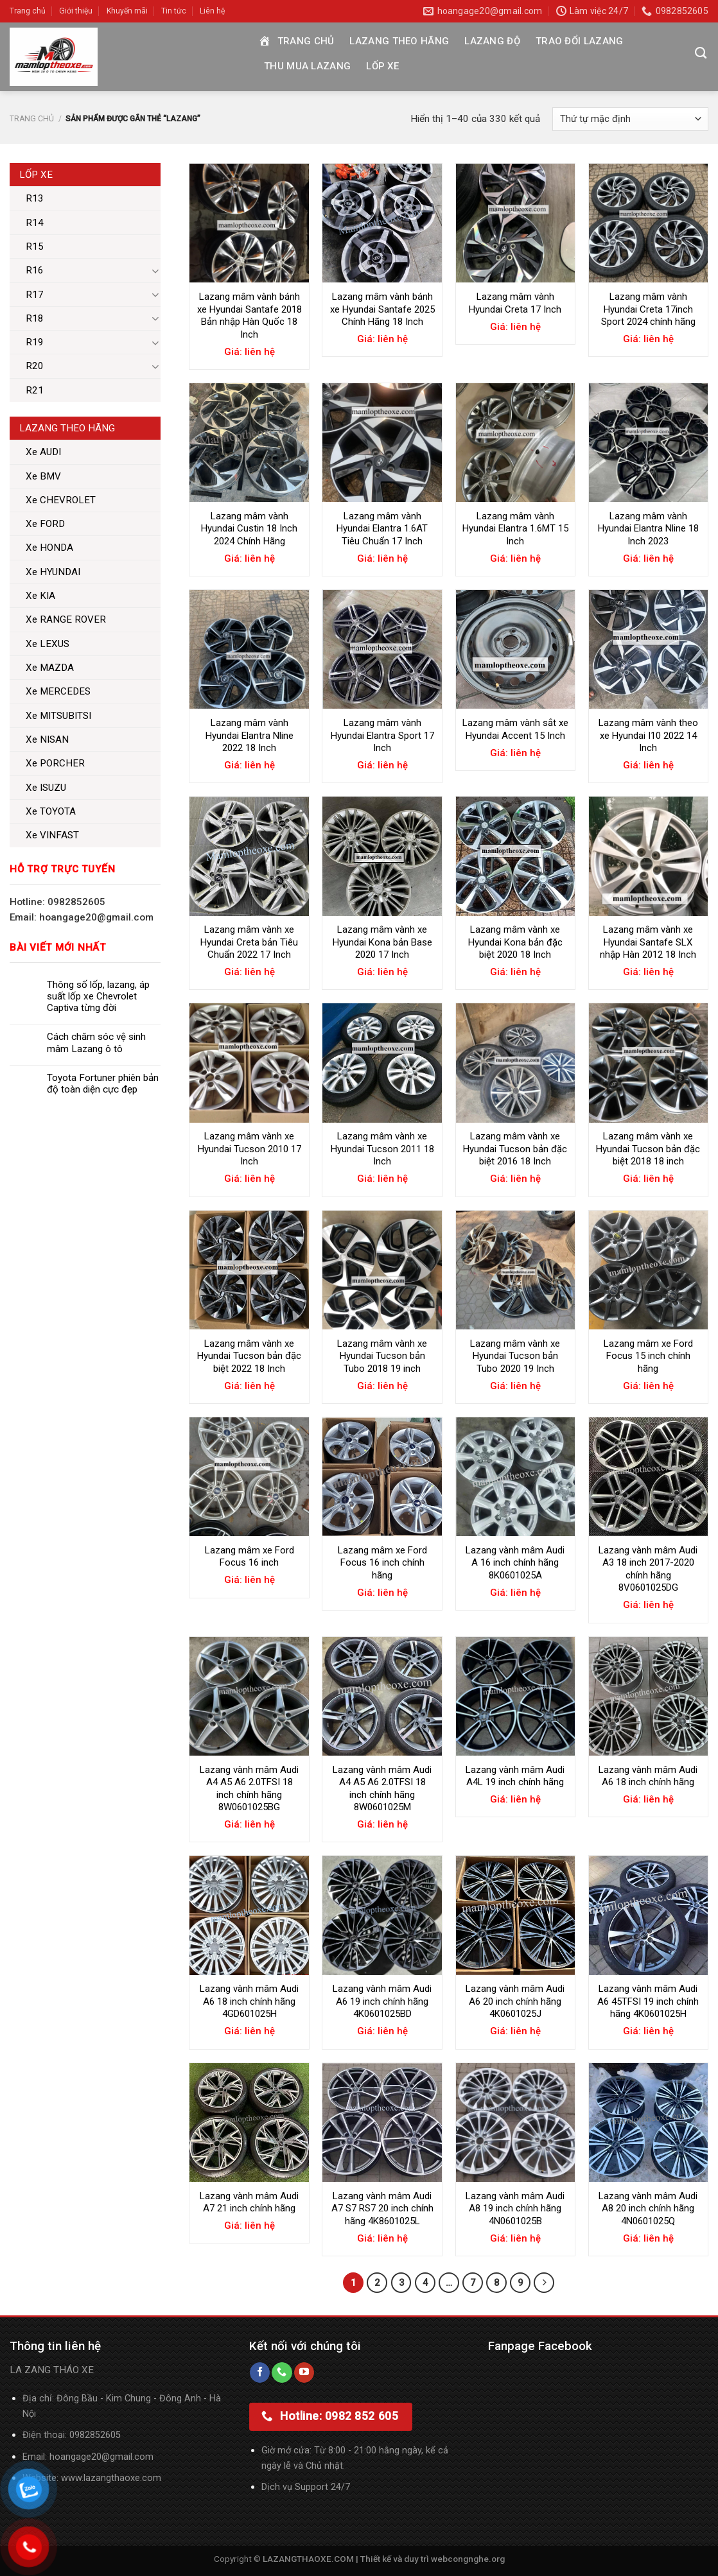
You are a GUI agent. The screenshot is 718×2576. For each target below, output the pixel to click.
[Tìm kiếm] (700, 53)
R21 (35, 390)
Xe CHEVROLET (61, 500)
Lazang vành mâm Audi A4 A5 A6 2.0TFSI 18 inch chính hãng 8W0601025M (382, 1788)
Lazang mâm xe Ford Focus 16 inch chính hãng (382, 1562)
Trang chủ (28, 10)
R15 (35, 246)
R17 (35, 294)
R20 (35, 366)
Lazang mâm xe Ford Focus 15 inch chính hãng (648, 1356)
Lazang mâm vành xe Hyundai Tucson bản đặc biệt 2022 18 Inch (249, 1356)
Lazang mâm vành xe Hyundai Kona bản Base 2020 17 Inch (382, 942)
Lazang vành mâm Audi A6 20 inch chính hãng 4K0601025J (515, 2001)
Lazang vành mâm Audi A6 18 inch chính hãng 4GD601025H (249, 2001)
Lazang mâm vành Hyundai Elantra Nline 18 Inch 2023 (648, 528)
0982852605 (95, 2435)
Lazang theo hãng (399, 41)
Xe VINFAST (52, 835)
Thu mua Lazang (307, 66)
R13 (35, 198)
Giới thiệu (75, 10)
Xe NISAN (47, 739)
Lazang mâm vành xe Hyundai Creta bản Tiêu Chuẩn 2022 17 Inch (249, 942)
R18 (35, 318)
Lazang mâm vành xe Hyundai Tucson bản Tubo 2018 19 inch (382, 1356)
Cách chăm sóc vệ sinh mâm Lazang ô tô (96, 1042)
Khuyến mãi (127, 10)
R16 (35, 270)
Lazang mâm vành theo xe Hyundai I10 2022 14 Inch (648, 735)
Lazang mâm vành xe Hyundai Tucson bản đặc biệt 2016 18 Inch (515, 1148)
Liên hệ (212, 10)
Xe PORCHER (55, 763)
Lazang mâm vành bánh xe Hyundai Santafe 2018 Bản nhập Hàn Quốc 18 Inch (249, 315)
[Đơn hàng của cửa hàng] (630, 119)
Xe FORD (45, 524)
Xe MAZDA (50, 667)
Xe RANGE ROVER (66, 619)
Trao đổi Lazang (580, 41)
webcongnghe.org (468, 2559)
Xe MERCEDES (58, 691)
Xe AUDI (43, 452)
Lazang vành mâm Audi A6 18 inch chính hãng (648, 1776)
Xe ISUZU (46, 787)
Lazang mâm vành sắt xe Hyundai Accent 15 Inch (515, 729)
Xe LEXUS (47, 644)
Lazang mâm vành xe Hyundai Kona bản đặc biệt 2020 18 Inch (515, 942)
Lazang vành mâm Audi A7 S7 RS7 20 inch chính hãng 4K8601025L (382, 2208)
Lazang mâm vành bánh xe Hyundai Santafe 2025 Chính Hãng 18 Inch (382, 309)
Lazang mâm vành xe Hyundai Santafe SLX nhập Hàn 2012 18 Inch (648, 942)
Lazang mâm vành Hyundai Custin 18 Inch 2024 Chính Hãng (249, 528)
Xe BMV (43, 476)
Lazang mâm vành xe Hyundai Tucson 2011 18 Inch (382, 1148)
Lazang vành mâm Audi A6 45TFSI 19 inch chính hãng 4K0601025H (648, 2001)
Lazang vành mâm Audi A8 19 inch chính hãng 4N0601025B (515, 2208)
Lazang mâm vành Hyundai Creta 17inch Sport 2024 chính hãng (648, 309)
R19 (35, 342)
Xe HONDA (49, 547)
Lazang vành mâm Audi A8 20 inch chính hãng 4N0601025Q (648, 2208)
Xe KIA (40, 595)
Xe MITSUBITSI (58, 716)
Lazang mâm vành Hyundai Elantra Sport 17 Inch (382, 735)
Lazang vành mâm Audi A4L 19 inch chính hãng (515, 1776)
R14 (35, 223)
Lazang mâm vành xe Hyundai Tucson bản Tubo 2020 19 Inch (515, 1356)
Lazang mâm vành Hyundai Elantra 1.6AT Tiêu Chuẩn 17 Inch (382, 528)
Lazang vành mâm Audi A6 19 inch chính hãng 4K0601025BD (382, 2001)
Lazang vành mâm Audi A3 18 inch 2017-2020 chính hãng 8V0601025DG (648, 1569)
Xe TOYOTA (51, 811)
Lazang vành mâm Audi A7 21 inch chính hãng (249, 2202)
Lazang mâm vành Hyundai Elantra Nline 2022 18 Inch (249, 735)
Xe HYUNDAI (53, 572)
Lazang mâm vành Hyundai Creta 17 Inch (515, 303)
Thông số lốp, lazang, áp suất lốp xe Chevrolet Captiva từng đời (98, 996)
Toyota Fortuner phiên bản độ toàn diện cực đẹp (103, 1083)
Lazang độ (492, 41)
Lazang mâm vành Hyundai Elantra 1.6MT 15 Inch (515, 528)
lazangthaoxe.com (122, 2478)
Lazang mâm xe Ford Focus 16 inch (249, 1556)
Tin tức (173, 10)
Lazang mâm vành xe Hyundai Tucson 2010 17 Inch (249, 1148)
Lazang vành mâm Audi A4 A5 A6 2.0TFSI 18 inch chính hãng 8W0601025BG (249, 1788)
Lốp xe (382, 66)
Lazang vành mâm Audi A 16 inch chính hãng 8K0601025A (515, 1562)
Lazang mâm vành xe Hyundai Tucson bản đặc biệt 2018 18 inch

-=-=-

### PROBLEM DESCRIPTION
Report each line above that includes the string "Kona".

### TASK RESULT
Lazang mâm vành xe Hyundai Kona bản Base 2020 17 Inch (382, 942)
Lazang mâm vành xe Hyundai Kona bản đặc biệt 2020 18 Inch (515, 942)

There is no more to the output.